[Items from a data source]
= Beginning of Section =

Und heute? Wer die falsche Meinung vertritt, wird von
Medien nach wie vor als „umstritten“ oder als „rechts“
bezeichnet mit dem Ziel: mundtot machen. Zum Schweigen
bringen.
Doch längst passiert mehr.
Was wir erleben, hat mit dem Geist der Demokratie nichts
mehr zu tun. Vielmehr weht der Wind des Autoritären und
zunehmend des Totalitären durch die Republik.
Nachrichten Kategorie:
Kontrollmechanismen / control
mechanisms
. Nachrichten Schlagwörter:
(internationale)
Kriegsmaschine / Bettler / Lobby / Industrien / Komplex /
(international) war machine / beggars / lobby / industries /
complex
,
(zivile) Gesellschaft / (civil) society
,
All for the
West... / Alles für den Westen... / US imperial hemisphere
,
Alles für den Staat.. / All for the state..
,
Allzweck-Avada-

= End of Section =

- Brief:
The lines to copy are those above that contain the string "Nachrichten".

- Solution to this task:
Nachrichten Kategorie:
. Nachrichten Schlagwörter:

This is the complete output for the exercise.